-- What to do --
Please set down each of the lines below once more, exactly, omitting all pictures.

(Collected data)
------------------------------------------------------------------------
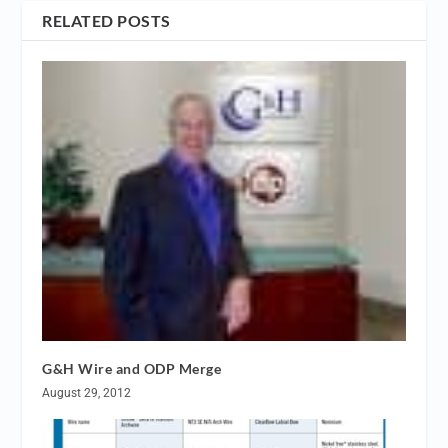
RELATED POSTS
G&H Wire and ODP Merge
August 29, 2012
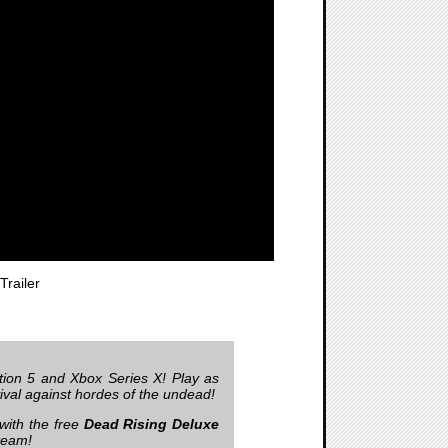
railer
tion 5 and Xbox Series X! Play as
vival against hordes of the undead!
 with the free
Dead Rising Deluxe
team!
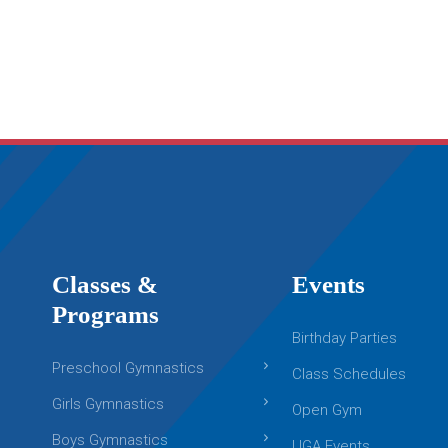
Classes &
Events
Programs
Birthday Parties
Preschool Gymnastics
Class Schedules
Girls Gymnastics
Open Gym
Boys Gymnastics
UGA Events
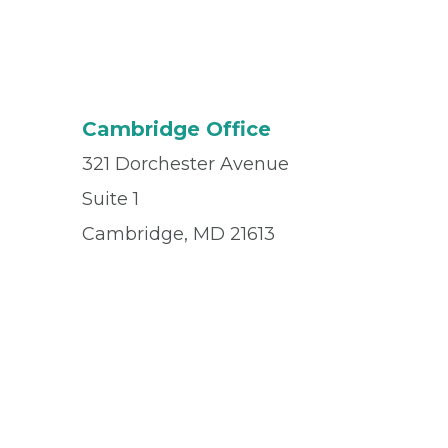
Cambridge Office
321 Dorchester Avenue
Suite 1
Cambridge, MD 21613
Office
(410) 228-1325
Fax
(410) 228-7936
© 2026 Privia Health
SMS Privacy Policy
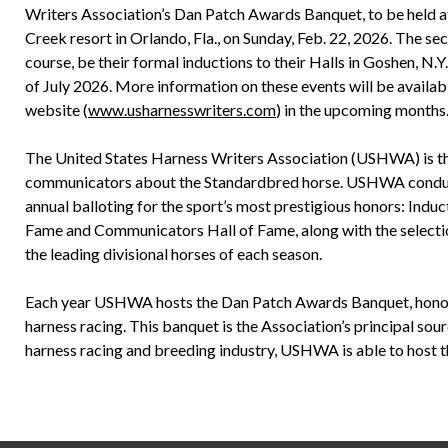
Writers Association’s Dan Patch Awards Banquet, to be held a
Creek resort in Orlando, Fla., on Sunday, Feb. 22, 2026. The sec
course, be their formal inductions to their Halls in Goshen, N.Y.
of July 2026. More information on these events will be avail
website (
www.usharnesswriters.com
) in the upcoming months
The United States Harness Writers Association (USHWA) is th
communicators about the Standardbred horse. USHWA conduct
annual balloting for the sport’s most prestigious honors: Induct
Fame and Communicators Hall of Fame, along with the selection
the leading divisional horses of each season.
Each year USHWA hosts the Dan Patch Awards Banquet, honori
harness racing. This banquet is the Association’s principal sou
harness racing and breeding industry, USHWA is able to host th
------------------------------------------------------------------------
-- Answer for this exercise --
RELATED POSTS
G&H Wire and ODP Merge
August 29, 2012
railer
tion 5 and Xbox Series X! Play as
vival against hordes of the undead!
 with the free
Dead Rising Deluxe
team!
Classes &
Events
Programs
Birthday Parties
Preschool Gymnastics
Class Schedules
Girls Gymnastics
Open Gym
Boys Gymnastics
UGA Events
Cambridge Office
321 Dorchester Avenue
Suite 1
Cambridge, MD 21613
Office
(410) 228-1325
Fax
(410) 228-7936
© 2026 Privia Health
SMS Privacy Policy
Writers Association’s Dan Patch Awards Banquet, to be held a
Creek resort in Orlando, Fla., on Sunday, Feb. 22, 2026. The sec
course, be their formal inductions to their Halls in Goshen, N.Y.
of July 2026. More information on these events will be avail
website (
www.usharnesswriters.com
) in the upcoming months
The United States Harness Writers Association (USHWA) is th
communicators about the Standardbred horse. USHWA conduct
annual balloting for the sport’s most prestigious honors: Induct
Fame and Communicators Hall of Fame, along with the selection
the leading divisional horses of each season.
Each year USHWA hosts the Dan Patch Awards Banquet, honori
harness racing. This banquet is the Association’s principal sou
harness racing and breeding industry, USHWA is able to host th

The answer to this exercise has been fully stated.